KNPT

Newport, Oregon; United States;
- Broadcast area: Central Oregon Coast
- Frequency: 1310 kHz
- Branding: Newstalk 1310

Programming
- Format: Silent
- Affiliations: ABC News Radio, Westwood One

Ownership
- Owner: Yaquina Bay Communications, Inc.
- Sister stations: KBCH, KCRF-FM, KNCU, KWDP, KYTE

History
- First air date: June 28, 1948
- Last air date: December 31, 2023 (75 years, 186 days)
- Call sign meaning: Newport

Technical information
- Facility ID: 9853
- Class: B
- Power: 5,000 watts day; 1,000 watts night;
- Transmitter coordinates: 44°37′40″N 123°59′15″W﻿ / ﻿44.62778°N 123.98750°W
- Translator(s): 98.3 K252EQ (Depoe Bay)

Links
- Webcast: Listen live
- Website: www.knptam.com

= KNPT =

KNPT (1310 AM, "Newstalk 1310") was a radio station broadcasting a news–talk format. Licensed to Newport, Oregon, United States, the station was owned by Yaquina Bay Communications, Inc., and featured programming from ABC News Radio and Westwood One.

==History==
KNPT signed on June 28, 1948, and was first licensed on February 2, 1949. Thomas R. Becker's Yaquina Radio sold the station and KNPT-FM 102.5 to Charmar Broadcasting (led by Charles F. King, a former general sales manager for KPAM-AM-FM in Portland) for $1 million in 1979. David Miller's Yaquina Bay Communications bought KNPT and KYTE (102.7; the former KNPT-FM) from Central Coast Broadcasting for $331,798.12 in 1995.
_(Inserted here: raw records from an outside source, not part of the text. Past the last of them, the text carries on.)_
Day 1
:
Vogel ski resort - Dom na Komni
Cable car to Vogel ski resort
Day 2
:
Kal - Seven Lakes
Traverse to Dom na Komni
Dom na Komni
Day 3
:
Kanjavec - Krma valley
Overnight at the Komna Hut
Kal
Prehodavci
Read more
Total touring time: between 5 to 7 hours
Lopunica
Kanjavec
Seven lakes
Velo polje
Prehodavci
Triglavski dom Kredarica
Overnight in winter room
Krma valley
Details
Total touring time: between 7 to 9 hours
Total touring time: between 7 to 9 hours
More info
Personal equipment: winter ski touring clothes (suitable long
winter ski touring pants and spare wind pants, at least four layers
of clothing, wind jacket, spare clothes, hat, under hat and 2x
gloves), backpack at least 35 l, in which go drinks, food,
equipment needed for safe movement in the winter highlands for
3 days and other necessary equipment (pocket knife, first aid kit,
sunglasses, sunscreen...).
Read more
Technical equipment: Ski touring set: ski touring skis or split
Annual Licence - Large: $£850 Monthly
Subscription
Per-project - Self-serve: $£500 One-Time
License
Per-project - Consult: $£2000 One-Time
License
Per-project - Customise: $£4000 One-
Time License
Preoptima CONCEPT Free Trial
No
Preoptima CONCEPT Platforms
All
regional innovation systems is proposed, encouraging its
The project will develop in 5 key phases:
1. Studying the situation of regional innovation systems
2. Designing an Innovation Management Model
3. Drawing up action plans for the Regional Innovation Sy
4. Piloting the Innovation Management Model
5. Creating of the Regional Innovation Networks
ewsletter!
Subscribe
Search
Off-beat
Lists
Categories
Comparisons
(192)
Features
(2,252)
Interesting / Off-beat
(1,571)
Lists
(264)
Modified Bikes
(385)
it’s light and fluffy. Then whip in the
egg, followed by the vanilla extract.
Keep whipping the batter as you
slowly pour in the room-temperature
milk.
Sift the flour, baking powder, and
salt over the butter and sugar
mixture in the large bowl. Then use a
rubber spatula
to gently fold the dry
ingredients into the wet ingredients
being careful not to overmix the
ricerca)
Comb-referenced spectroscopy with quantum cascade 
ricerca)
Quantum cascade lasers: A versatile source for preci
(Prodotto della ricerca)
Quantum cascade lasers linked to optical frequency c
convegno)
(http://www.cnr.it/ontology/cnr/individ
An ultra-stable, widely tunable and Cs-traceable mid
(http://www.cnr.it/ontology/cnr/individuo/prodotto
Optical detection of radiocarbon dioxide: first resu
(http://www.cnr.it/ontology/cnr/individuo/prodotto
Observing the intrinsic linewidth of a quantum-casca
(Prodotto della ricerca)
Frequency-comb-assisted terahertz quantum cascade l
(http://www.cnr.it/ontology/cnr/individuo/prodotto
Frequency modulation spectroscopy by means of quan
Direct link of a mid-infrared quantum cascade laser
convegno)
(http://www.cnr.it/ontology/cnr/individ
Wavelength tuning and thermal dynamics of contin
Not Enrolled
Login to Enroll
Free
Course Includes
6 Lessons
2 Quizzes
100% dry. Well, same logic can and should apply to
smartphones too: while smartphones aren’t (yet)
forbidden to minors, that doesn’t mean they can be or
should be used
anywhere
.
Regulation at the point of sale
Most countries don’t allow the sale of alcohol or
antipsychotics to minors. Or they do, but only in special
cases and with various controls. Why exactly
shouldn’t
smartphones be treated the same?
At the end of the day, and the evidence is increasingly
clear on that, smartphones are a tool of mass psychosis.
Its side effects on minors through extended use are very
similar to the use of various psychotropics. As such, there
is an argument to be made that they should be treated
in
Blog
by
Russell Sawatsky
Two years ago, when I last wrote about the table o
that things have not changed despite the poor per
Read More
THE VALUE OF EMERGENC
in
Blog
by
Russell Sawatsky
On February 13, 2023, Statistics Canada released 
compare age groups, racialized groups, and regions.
KNPT, along with its sister stations (KNCU in Newport, KBCH and KCRF-FM in Lincoln City, and KWDP in Waldport), shut down on December 31, 2023. (Note: KYTE, by then reallocated to Independence, had lost its license earlier in the year for operating at an unauthorized location for over three years.) The closure followed the August foreclosure of the stations' studios, which were sold to Oregon Coast Bank in a sheriff's sale on December 5. The Federal Communications Commission cancelled the station’s license on January 8, 2025.